[About this task]:
Look through the records below and collect all lines that hold the string "recommendations".

[Listed entries]:
————

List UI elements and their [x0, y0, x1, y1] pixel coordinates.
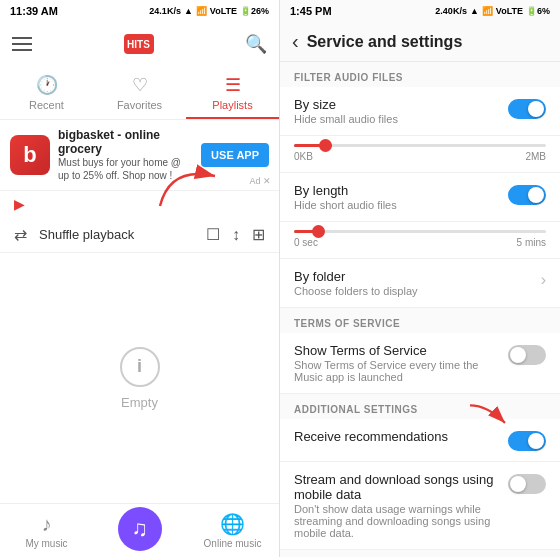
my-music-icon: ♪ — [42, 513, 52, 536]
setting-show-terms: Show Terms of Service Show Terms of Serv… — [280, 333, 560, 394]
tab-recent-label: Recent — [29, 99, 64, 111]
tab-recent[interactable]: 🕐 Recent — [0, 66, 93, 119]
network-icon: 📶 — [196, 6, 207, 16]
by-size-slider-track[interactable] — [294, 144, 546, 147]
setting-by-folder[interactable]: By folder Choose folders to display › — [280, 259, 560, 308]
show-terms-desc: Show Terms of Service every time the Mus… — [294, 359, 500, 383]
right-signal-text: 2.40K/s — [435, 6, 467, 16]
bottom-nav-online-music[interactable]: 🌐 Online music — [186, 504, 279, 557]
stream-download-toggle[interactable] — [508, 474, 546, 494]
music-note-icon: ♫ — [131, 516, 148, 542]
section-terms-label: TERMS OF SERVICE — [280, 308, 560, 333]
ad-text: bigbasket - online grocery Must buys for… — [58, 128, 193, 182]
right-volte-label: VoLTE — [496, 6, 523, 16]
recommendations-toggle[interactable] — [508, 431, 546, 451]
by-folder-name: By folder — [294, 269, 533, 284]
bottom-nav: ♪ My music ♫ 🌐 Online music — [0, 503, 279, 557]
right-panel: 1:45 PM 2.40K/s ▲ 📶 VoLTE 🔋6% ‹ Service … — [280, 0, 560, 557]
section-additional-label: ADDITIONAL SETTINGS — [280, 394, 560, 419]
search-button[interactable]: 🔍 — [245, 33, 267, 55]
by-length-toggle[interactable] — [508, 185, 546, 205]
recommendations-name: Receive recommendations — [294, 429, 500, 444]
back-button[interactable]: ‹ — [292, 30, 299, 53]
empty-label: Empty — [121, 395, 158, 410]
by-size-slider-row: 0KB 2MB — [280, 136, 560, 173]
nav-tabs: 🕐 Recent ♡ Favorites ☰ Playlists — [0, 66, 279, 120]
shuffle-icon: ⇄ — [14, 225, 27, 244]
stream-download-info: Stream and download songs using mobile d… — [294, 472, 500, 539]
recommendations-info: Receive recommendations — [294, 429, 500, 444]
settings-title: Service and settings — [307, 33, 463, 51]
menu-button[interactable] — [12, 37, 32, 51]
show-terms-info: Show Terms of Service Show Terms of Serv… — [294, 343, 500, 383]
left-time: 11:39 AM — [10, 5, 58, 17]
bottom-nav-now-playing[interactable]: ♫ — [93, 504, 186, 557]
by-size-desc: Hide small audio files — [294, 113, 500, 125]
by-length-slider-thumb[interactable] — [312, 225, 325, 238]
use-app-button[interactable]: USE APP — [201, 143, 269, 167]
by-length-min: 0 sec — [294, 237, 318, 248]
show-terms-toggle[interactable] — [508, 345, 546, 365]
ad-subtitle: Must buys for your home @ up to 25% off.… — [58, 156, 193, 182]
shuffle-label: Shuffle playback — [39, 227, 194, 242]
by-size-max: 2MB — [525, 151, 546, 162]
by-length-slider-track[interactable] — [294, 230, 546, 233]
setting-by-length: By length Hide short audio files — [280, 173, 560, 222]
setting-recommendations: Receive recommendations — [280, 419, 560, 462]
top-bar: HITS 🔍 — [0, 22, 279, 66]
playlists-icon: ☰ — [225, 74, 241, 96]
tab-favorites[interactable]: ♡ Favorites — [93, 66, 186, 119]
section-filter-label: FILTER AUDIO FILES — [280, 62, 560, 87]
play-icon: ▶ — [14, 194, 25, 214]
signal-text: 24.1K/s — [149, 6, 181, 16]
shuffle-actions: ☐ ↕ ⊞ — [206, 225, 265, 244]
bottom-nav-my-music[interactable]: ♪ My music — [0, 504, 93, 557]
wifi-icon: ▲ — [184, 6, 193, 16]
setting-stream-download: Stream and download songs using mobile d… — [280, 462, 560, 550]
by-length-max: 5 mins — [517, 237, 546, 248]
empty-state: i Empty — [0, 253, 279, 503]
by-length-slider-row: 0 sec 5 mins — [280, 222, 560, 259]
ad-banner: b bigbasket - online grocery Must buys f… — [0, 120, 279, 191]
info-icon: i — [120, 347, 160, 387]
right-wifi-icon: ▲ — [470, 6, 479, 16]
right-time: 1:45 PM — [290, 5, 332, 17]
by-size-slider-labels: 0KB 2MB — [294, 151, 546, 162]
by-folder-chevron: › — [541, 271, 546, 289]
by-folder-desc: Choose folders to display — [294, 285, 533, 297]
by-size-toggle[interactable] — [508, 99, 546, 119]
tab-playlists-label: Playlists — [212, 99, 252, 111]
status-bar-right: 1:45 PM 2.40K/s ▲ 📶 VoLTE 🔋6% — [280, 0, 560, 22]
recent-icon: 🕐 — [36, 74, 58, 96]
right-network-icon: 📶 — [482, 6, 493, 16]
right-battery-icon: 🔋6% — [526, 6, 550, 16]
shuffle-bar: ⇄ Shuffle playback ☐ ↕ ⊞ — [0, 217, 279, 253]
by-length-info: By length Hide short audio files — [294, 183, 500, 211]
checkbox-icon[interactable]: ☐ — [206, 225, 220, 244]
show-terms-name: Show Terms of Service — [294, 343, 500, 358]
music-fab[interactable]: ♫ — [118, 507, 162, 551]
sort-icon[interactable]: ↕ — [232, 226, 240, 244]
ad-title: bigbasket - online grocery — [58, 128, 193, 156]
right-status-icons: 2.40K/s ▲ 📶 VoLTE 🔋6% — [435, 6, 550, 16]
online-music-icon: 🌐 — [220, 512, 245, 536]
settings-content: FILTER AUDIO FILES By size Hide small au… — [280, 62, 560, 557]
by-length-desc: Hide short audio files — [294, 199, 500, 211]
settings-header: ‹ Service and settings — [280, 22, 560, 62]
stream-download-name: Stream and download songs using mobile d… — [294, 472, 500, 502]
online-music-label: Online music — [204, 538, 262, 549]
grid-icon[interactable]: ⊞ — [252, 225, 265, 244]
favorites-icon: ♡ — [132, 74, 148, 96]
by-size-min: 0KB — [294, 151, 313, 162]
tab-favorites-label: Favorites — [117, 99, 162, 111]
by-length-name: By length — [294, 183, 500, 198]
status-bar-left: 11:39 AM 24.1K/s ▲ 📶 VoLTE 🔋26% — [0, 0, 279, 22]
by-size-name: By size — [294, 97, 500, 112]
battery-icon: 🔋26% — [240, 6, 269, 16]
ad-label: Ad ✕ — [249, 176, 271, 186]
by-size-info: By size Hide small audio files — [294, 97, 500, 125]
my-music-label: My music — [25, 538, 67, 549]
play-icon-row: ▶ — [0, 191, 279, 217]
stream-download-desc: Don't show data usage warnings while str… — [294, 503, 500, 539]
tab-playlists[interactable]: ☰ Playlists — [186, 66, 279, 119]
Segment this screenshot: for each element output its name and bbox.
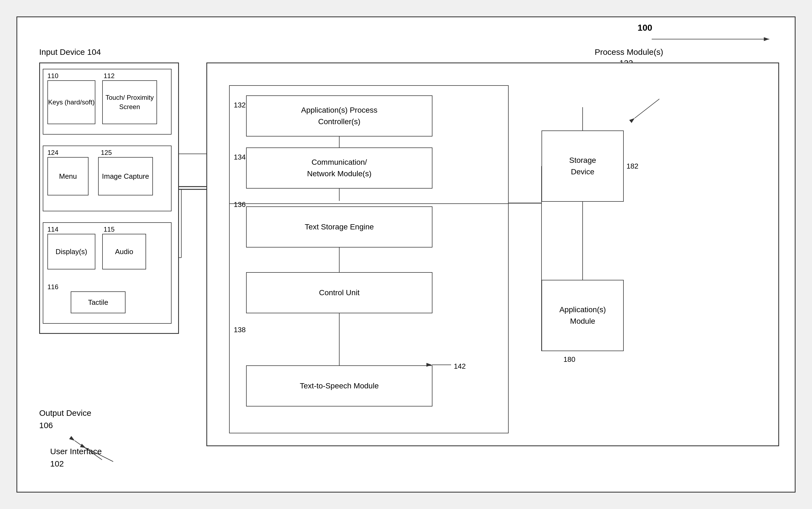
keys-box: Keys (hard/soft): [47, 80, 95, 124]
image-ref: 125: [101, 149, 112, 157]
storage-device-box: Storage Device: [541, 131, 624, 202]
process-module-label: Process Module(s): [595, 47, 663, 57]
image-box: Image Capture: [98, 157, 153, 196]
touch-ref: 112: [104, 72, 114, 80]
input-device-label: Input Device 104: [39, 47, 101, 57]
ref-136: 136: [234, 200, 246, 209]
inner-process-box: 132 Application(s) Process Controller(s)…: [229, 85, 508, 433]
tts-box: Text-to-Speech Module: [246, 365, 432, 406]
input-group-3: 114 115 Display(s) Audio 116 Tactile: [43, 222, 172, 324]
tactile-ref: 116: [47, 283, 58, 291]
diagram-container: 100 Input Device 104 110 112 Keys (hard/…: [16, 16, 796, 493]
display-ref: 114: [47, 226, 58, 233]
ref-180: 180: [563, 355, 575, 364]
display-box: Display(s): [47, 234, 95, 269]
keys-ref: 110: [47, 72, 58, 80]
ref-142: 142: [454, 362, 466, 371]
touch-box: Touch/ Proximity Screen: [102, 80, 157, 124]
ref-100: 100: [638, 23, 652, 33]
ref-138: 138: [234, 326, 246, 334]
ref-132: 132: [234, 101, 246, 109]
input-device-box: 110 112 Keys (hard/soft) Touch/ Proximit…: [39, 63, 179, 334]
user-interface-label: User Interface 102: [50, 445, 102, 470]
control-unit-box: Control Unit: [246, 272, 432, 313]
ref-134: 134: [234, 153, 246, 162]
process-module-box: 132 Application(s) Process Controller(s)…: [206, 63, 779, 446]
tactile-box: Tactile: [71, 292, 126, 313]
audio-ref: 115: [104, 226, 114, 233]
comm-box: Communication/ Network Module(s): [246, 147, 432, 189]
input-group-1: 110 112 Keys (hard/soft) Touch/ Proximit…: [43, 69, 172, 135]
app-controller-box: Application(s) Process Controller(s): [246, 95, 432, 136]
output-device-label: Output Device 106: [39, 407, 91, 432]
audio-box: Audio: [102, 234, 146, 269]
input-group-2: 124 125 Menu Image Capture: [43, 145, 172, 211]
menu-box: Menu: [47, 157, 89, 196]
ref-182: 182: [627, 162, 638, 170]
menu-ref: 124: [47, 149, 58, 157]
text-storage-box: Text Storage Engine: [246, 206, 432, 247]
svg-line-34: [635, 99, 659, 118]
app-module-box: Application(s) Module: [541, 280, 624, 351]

————

[Result of this exercise]:
recommendations-toggle[interactable] — [508, 431, 546, 451]
recommendations-name: Receive recommendations — [294, 429, 500, 444]
recommendations-info: Receive recommendations — [294, 429, 500, 444]
setting-recommendations: Receive recommendations — [280, 419, 560, 462]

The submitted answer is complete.